#### Assignment:
The lines to return run from the start of the material below through the line holding "presenta el módulo", both included; please give them back exactly, minus the pictures.
··· Records supplied
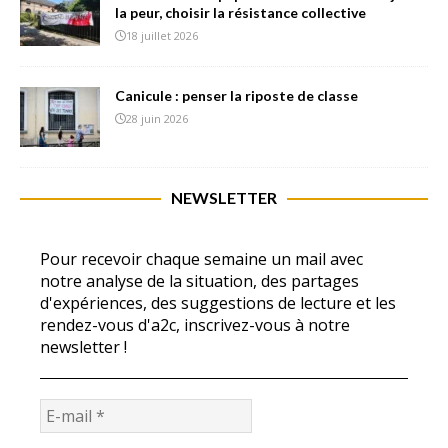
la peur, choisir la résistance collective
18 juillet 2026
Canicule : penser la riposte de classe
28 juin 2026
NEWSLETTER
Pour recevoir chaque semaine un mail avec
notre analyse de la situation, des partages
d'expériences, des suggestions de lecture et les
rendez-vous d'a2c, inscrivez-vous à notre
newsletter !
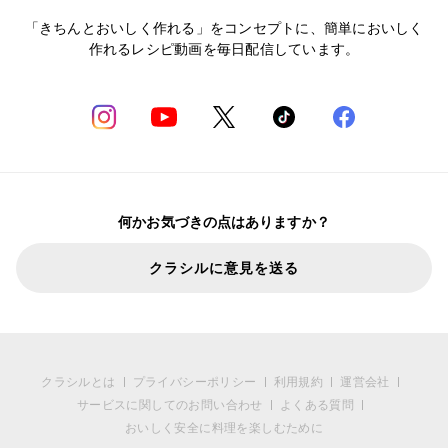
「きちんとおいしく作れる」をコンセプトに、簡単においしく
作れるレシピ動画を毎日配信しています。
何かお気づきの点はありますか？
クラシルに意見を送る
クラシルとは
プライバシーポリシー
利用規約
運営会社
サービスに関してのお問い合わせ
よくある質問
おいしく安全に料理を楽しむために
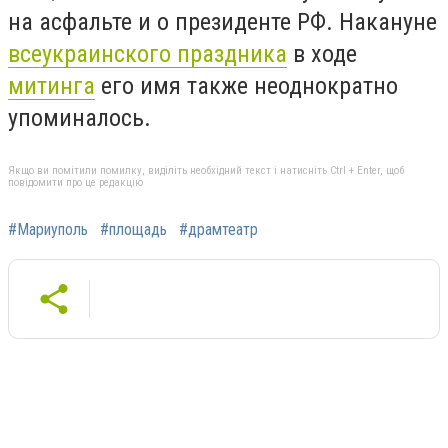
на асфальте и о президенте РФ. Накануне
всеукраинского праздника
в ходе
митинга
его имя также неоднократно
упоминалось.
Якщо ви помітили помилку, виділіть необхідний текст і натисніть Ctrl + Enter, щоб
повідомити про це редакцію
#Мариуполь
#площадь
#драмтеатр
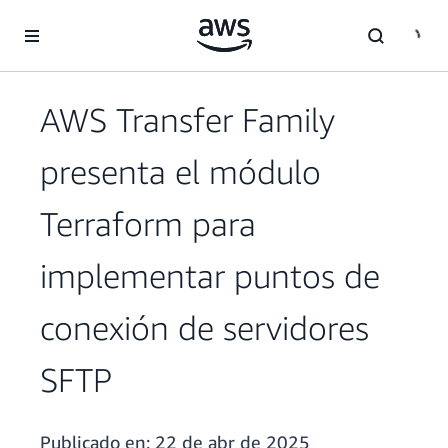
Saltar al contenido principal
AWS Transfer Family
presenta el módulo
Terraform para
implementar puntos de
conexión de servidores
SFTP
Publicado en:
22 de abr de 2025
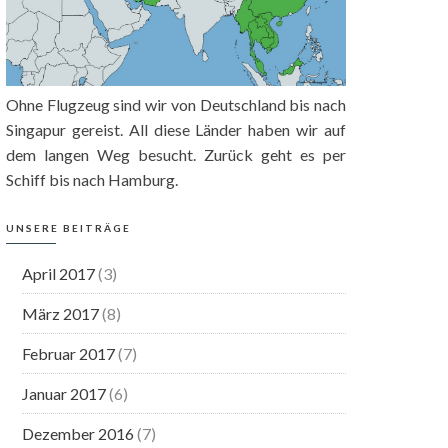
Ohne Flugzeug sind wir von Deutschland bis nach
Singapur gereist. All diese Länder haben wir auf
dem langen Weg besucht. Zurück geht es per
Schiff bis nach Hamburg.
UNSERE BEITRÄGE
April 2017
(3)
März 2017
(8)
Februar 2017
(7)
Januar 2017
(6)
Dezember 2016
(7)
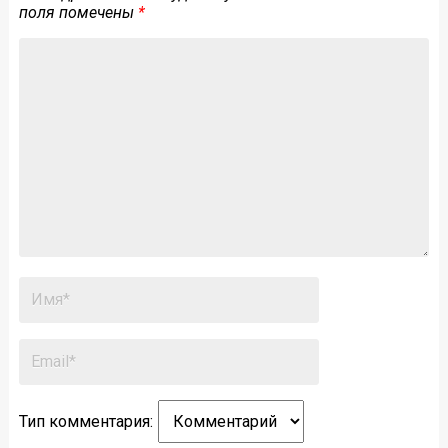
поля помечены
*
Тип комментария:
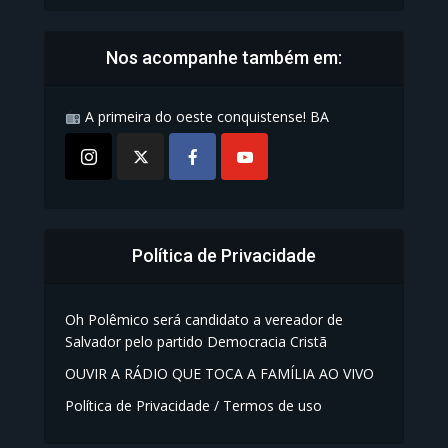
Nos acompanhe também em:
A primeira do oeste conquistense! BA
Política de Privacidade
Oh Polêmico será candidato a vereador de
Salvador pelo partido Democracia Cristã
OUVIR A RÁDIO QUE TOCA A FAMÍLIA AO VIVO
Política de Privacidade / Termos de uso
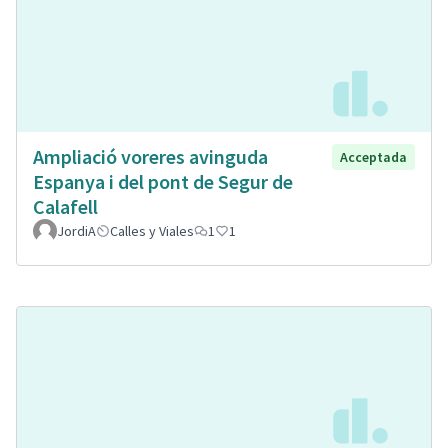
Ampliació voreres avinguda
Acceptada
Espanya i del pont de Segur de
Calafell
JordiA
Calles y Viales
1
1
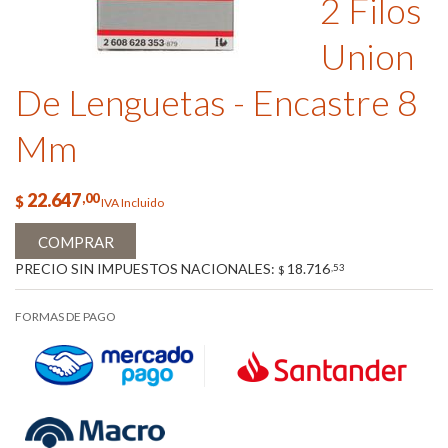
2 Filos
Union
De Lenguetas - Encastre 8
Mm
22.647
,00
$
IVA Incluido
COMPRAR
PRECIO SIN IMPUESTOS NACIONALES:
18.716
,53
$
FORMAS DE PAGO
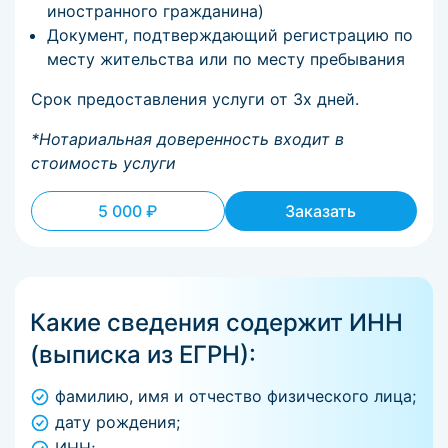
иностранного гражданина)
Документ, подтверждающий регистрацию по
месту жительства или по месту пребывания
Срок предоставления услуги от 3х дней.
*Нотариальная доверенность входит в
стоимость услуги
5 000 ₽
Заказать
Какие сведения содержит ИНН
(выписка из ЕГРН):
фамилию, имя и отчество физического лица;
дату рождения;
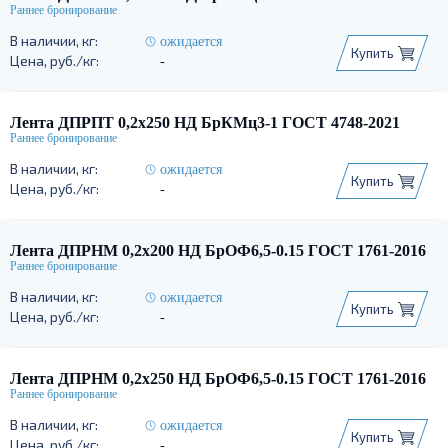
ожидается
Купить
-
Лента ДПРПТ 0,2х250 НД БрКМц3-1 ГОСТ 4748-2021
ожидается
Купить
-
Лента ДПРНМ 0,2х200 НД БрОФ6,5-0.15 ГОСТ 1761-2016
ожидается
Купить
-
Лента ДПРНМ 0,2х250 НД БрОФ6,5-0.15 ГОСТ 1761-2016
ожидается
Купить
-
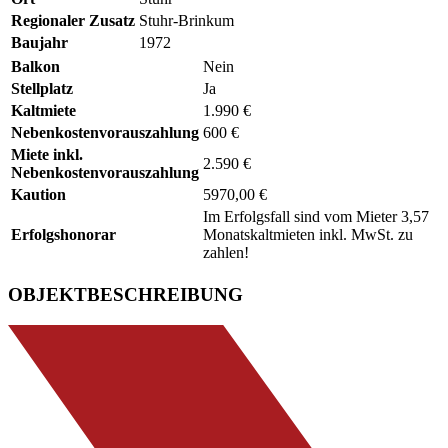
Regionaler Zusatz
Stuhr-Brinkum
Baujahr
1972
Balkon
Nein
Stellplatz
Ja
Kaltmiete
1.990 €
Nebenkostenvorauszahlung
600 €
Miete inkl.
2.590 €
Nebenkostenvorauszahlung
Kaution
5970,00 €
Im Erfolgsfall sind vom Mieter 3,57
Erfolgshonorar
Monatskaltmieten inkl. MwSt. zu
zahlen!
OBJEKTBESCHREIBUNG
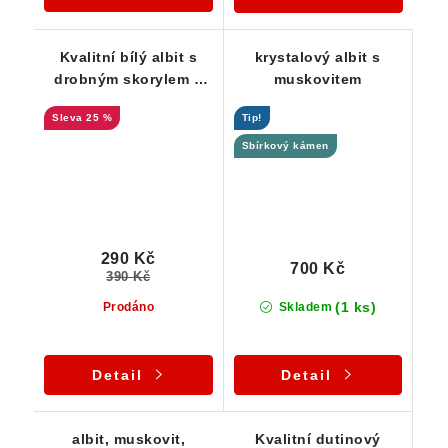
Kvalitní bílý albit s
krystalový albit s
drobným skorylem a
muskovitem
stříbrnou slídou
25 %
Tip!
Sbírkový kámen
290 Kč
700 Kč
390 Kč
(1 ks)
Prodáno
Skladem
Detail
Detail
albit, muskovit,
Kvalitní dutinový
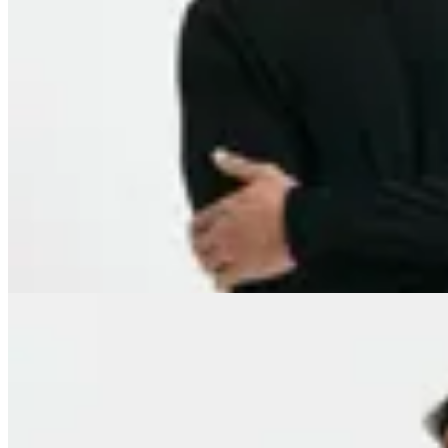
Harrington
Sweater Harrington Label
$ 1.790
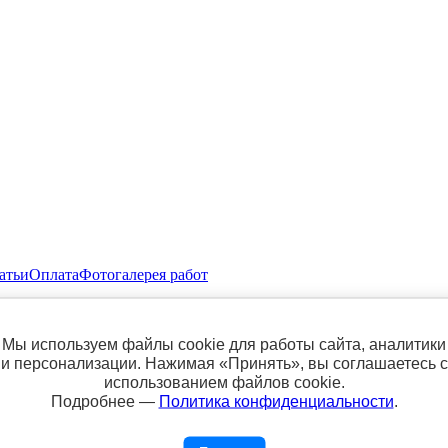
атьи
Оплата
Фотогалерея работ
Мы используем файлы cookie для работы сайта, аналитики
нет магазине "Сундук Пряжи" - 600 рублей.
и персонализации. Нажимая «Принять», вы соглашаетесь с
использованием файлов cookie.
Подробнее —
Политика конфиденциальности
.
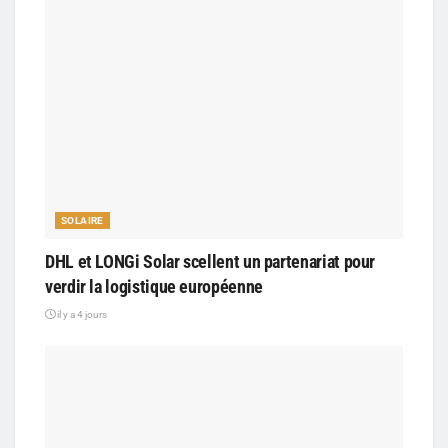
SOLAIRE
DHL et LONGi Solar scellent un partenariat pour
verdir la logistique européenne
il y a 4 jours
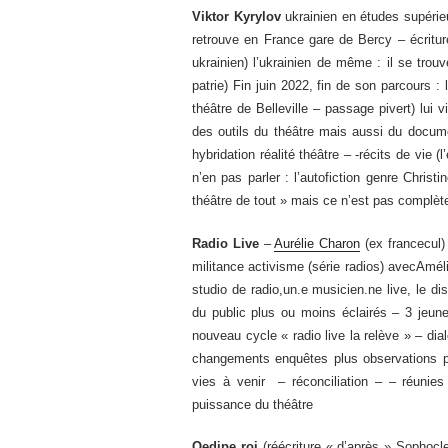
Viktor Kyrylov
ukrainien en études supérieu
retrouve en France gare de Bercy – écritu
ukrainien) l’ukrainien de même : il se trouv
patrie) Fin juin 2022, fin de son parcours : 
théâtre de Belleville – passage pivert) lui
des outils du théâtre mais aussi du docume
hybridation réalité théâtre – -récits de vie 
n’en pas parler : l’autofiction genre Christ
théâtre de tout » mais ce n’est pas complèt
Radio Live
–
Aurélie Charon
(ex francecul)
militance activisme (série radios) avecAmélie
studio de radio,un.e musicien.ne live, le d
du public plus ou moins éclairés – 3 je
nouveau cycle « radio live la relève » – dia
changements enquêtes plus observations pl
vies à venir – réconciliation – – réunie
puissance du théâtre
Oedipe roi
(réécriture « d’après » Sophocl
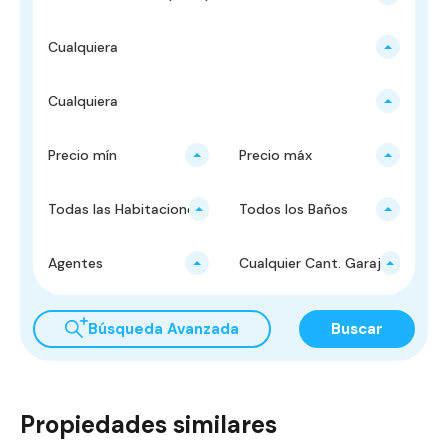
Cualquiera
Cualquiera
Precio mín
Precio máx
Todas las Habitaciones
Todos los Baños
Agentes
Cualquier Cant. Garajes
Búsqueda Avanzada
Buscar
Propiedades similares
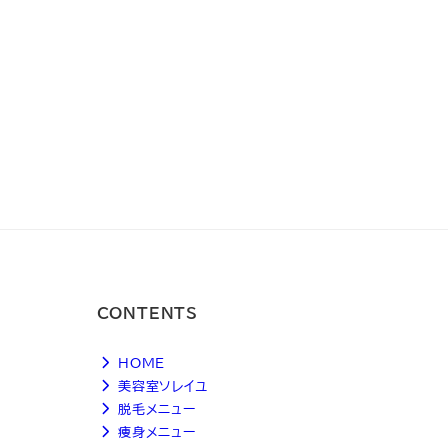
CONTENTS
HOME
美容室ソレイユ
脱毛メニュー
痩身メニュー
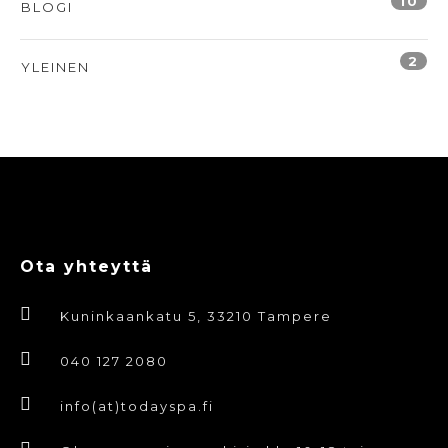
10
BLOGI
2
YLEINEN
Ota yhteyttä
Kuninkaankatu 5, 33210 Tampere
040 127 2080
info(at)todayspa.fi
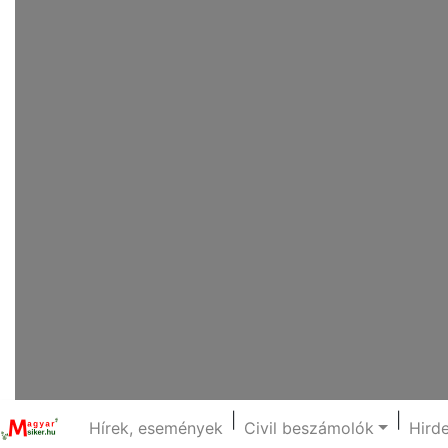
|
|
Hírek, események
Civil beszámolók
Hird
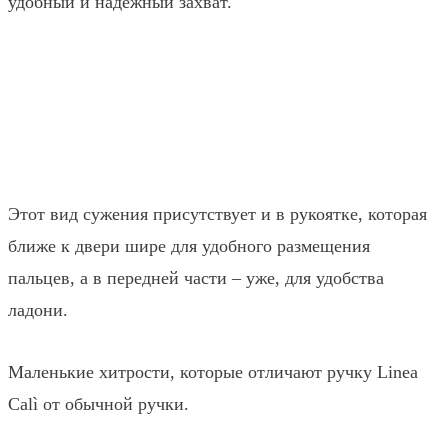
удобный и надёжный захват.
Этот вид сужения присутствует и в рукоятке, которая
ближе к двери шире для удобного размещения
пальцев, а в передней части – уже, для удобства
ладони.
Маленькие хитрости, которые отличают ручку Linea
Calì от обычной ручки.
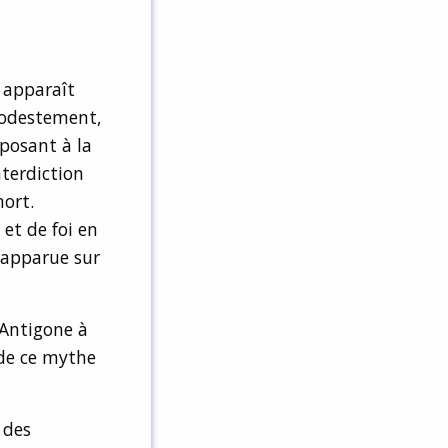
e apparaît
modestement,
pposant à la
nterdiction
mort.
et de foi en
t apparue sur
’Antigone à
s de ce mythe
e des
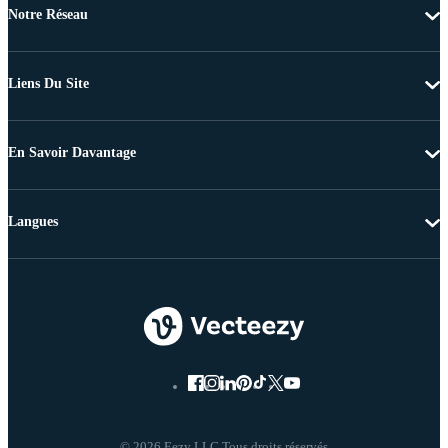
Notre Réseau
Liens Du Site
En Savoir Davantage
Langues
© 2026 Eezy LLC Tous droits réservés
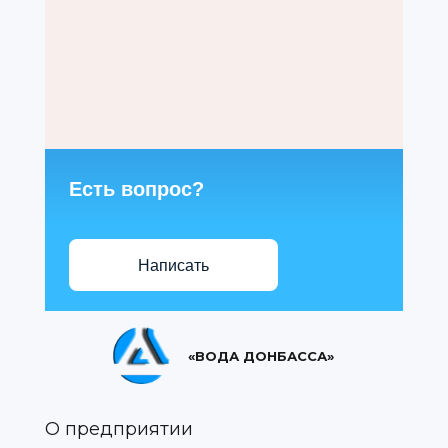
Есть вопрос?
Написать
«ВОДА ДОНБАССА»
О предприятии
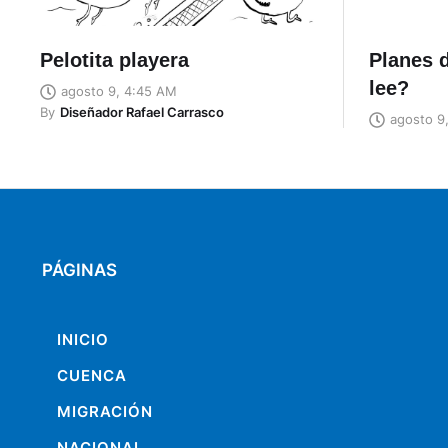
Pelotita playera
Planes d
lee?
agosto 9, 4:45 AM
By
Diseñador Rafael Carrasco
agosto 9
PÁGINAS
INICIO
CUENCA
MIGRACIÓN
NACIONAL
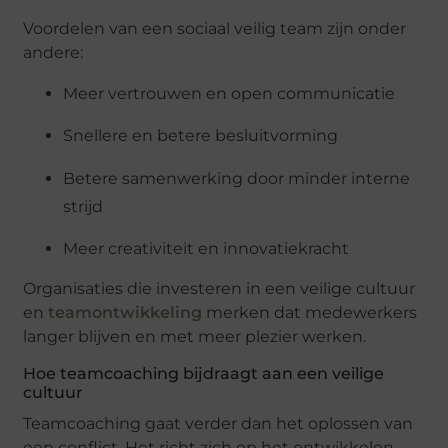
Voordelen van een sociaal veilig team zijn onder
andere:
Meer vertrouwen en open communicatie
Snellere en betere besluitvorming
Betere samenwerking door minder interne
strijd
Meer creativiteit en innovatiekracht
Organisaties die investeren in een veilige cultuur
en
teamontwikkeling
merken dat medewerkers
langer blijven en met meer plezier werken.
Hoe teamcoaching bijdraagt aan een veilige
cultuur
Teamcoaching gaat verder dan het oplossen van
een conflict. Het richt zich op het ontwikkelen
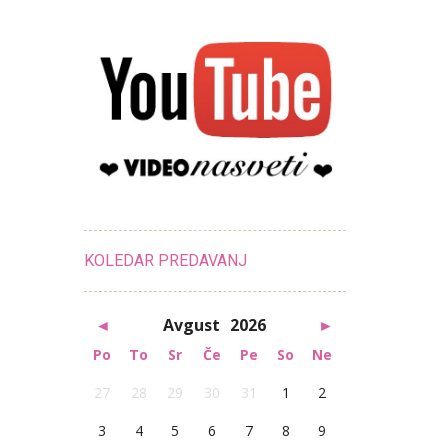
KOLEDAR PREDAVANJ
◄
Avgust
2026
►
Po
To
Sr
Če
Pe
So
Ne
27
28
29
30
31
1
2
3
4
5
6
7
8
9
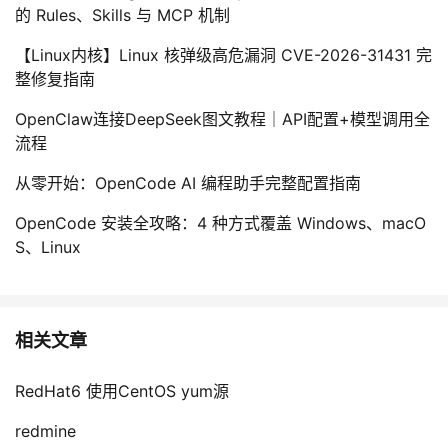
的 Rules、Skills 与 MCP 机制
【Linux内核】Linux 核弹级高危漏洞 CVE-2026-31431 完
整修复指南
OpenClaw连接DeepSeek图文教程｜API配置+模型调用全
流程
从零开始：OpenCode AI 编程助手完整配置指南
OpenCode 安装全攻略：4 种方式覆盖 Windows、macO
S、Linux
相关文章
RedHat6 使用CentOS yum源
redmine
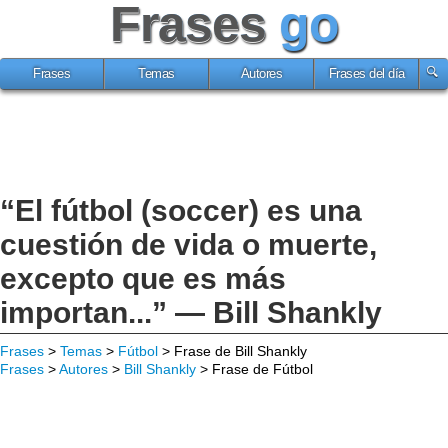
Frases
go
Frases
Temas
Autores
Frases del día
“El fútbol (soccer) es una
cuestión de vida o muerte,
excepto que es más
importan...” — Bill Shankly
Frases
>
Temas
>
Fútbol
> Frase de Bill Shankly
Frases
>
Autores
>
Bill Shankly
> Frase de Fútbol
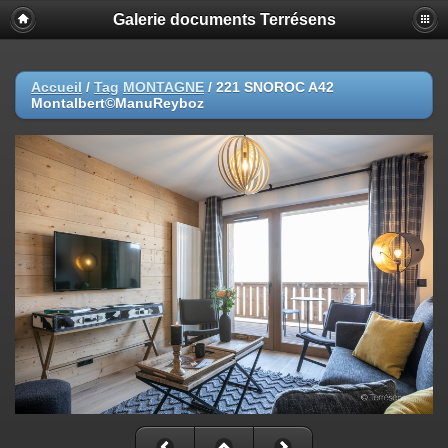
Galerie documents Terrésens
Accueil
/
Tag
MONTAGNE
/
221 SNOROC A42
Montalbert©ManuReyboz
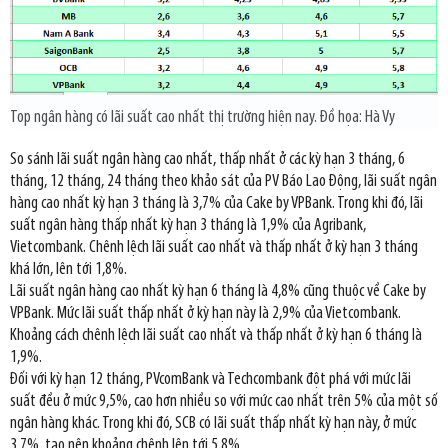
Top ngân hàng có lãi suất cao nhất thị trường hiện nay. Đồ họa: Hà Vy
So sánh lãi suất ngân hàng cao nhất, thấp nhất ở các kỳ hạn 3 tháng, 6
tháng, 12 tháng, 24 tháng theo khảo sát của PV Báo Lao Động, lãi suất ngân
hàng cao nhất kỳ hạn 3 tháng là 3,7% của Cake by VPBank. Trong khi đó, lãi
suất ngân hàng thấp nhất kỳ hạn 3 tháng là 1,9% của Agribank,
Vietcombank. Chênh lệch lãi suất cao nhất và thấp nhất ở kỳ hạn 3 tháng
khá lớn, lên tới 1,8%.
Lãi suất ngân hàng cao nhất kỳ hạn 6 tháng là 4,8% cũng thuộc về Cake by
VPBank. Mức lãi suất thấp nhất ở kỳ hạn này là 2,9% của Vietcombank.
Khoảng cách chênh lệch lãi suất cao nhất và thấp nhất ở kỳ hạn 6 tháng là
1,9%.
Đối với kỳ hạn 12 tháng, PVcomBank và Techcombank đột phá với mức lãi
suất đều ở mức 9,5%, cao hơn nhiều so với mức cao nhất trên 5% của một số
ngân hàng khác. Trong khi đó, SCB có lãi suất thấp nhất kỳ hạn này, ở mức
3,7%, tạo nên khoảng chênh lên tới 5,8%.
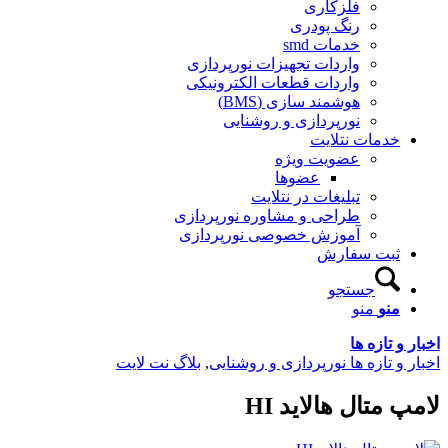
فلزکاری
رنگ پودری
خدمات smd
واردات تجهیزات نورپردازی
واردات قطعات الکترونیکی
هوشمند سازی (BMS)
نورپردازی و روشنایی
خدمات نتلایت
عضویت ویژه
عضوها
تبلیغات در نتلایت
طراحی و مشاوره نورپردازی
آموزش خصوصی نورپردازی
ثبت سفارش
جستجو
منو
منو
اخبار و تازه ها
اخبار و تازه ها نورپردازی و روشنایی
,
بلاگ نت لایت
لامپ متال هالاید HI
······
#### Your response:
la peur, choisir la résistance collective
18 juillet 2026
Canicule : penser la riposte de classe
28 juin 2026
NEWSLETTER
Pour recevoir chaque semaine un mail avec
notre analyse de la situation, des partages
d'expériences, des suggestions de lecture et les
rendez-vous d'a2c, inscrivez-vous à notre
newsletter !
「きちんとおいしく作れる」をコンセプトに、簡単においしく
作れるレシピ動画を毎日配信しています。
何かお気づきの点はありますか？
クラシルに意見を送る
クラシルとは
プライバシーポリシー
利用規約
運営会社
サービスに関してのお問い合わせ
よくある質問
おいしく安全に料理を楽しむために
на асфальте и о президенте РФ. Накануне
всеукраинского праздника
в ходе
митинга
его имя также неоднократно
упоминалось.
Якщо ви помітили помилку, виділіть необхідний текст і натисніть Ctrl + Enter, щоб
повідомити про це редакцію
#Мариуполь
#площадь
#драмтеатр
Saltar al contenido principal
AWS Transfer Family
presenta el módulo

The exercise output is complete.